Worth watching for Hodge’s performance and the surveillance horror vibe, but suffers from pacing lulls and a familiar twist.
If you’ve watched any modern serial killer show, you’ll guess the “surprise ally” reveal about 10 minutes before it happens. The episode leans on a trope (killer inside law enforcement) without adding new wrinkles. cross s01e07 pdtv
The episode introduces a “live broadcast” element: the killer streams his activities through hacked public TV screens. It’s a timely, unsettling touch (think The Joker meets Watch Dogs ). The cat-and-mouse game gets personal in a way previous episodes only hinted at. The episode introduces a “live broadcast” element: the
If you’re binge-watching, it works as a necessary bridge to Episode 8. If you’re on the fence about the series, this episode won’t convert you, but fans of Patterson’s books or detective thrillers will find enough to enjoy.

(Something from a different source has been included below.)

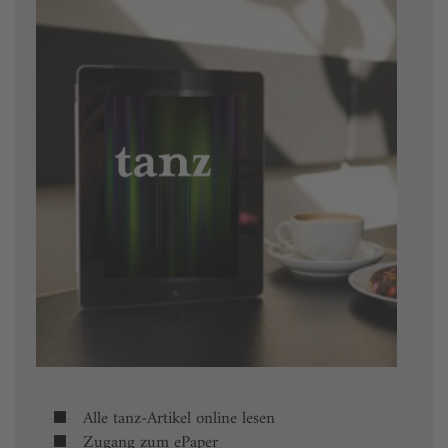
Alle tanz-Artikel online lesen
Zugang zum ePaper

If you’re binge-watching, it works as a necessary
Ryan Eggold’s Ed Ramsey and Eloise Mumford’s Shannon Witmer barely appear. Their subplots feel paused, making the episode feel slightly unbalanced — all Cross, little ensemble. Final verdict “PDTV” is a solid middle-late episode that raises stakes and delivers one genuinely creepy sequence (the killer watching Cross watch him). It’s not the series’ best — Episode 5 was stronger — but it sets up a tense finale.